WaelAugust 16, 2016 12:10 AM

@Joe K,

You posit Hacking Team as a target?

No, I meant as a developer. And I also meant "Team", not "Group" -- thanks.

then how about Libya?

A few fighting tribes doing this? Unlikely, they have much bigger problems occupying them.

WaelAugust 16, 2016 12:20 AM

@Joe K,

But if you mean Libya was a target, and since they claim the malware was active since 2011, then that's very likely. Although they'd have better chances looking at Arabic encoding.

Perhaps that's how Qadhafi was found, since we're conjecturing about ;)
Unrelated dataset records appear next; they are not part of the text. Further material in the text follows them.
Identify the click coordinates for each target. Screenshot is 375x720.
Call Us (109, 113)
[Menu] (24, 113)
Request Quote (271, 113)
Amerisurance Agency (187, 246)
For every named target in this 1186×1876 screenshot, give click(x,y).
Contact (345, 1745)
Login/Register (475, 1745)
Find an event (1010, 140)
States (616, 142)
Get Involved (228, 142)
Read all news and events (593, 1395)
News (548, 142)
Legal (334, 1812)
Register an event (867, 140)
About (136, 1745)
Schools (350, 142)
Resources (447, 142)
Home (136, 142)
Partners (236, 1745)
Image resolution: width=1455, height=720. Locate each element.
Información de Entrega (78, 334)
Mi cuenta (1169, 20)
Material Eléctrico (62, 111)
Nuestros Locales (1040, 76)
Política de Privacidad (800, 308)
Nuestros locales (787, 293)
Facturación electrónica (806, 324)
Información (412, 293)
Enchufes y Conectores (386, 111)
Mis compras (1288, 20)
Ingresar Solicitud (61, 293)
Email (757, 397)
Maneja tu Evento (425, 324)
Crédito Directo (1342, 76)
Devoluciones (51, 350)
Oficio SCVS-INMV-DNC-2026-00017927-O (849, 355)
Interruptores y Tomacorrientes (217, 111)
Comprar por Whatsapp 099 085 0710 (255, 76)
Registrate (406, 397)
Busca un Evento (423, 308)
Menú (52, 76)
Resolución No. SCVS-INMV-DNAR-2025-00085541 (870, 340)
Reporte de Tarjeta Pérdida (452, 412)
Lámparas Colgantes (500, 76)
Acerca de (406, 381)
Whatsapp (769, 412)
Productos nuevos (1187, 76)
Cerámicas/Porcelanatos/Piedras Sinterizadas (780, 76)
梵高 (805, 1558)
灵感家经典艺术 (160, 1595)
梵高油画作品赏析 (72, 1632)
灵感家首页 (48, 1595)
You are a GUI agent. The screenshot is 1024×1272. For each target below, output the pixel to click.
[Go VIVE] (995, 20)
HermanAugust 16, 2016 1:39 AM

A proper air gap system actually has a double air gap. There is a special machine, which is used to scan the incoming media and rewrite the data to new media. The media is used once only and shredded after use.

ianfAugust 16, 2016 1:45 AM

Joe K: […] then how about Libya?

    Wael: A few fighting tribes doing this? Unlikely, they have much bigger problems occupying them.
CORRECTION: … much bigger problems to cause, more like it—but of course macho infighting trumps everything. Also, Qadhafi was captured by some militia inside an oversized irrigation(?) pipe – how do you encrypt that.

WaelAugust 16, 2016 1:55 AM

@ianf,

much bigger problems to cause, more like i

That too!

Qadhafi was captured by some militia inside an oversized irrigation(?) pipe – how do you encrypt that.

That's not cryptography-like tactic; it's steganography-like.

Clive RobinsonAugust 17, 2016 4:59 AM

@ SchneironSecurityFan,

Survey of exfiltration of data from air-gapped computer methods

Yup sound or any other mechanical vibration signal that can radiate through air or conduct through solids, will just like an EM signal cross an "air-gap". It's why I differentiate between "air-gaps" and "energy-gaps" with air-gaps being not just a subset but also a very very poor cousin of "energy-gaps".

EmSec in it's various forms is about controling energy, not just in it's ability to travel outside a controled environment, but it's bandwidth, coherence and what form it gets transported to before it inevitably leaves the controled environment. Whilst --almost-- easy to say it is quite complex not just in practice but in theory as well.

SchneieronSecurityFanAugust 17, 2016 11:59 AM

@ Clive Robinson

I wonder if there's a standard for computer cases, both tower and rack-mountable, that takes into account energy emissions, both acoustic and electro-magnetic, that is beyond the current FCC EM emissions standard in the U. S., for instance.